What Is A Debt Consolidation Loan?
Debt consolidation loans are a specific type of loan that allows you to borrow an amount of money to pay off your other debts.
Typically, these loans are for a few thousand pounds and the loan duration is normally over a few years.
After you have applied for a set amount of money, the lender will give you the details in a pre-credit agreement.
Within this document, your monthly payments and overall loan term will be explained.
There are plenty of advantages for a debt consolidation loan, so let’s take a look at a few of those in more detail.
What Are The Advantages Of A Debt Consolidation Loan?
As we said, there are quite a few advantages for a debt consolidation loan – assuming it is right for you. Here’s some of the biggest advantages:
One Payment Instead Of Many
One of the biggest problems with having multiple different debts is trying to keep up with all of the different payments.
Sometimes, these payments can be on different days in the month and it can often become very confusing and difficult to keep up with every one.
As a result, having one debt to pay off each month instead of many can make your finances much more streamlined, and allow you a more clear vision of how much money you have in terms of your budgeting.
It Could Save You Money
Perhaps the largest advantage of applying for a debt consolidation loan is the fact that you could potentially save a lot of money in interest payments.
This is especially true if many of your debts are in credit cards.
For example, let’s say you have five thousand pounds in credit card debts.
Every one of these credit cards (assuming they are not 0%) will have interest rates on top of your required monthly payments.
As a result, if you are able to clear every one of these debts, you will likely save money by paying one debt with one interest rate.
It Could Improve Your Credit Rating
Credit scores can get a little complicated, but one of the key things to remember is that generally, your credit score improves if you keep up with credit payments.
Conversely, your credit score will be impacted if you have multiple debts.
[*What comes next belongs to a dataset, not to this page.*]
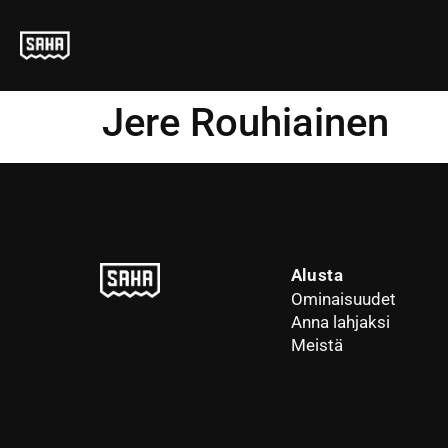
Jere Rouhiainen
Alusta
Ominaisuudet
Anna lahjaksi
Meistä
This is even more true if you have gone over your credit limit due to overspending and a lack of an adequate payment to your credit cards.
Therefore, you might find that clearing debts like this and having one payment per month can massively improve your credit rating.
Are There Disadvantages To Debt Consolidation Loans?
Of course, it’s not always the best idea to apply for a debt consolidation loan – and it will largely depend on your circumstances and you as a person.
Let’s take a look at some of the potential disadvantages.
You Could Get Into Further Trouble
If you accept a debt consolidation loan, you first need to pay off your existing debts. If you do not do this, you will have even more debt troubles.
So, if you feel you cannot manage your money – this might not be the best option for you.
Moreover, if you have credit card debt that you’ve paid off, you must remember not to put yourself back into debt after clearing them.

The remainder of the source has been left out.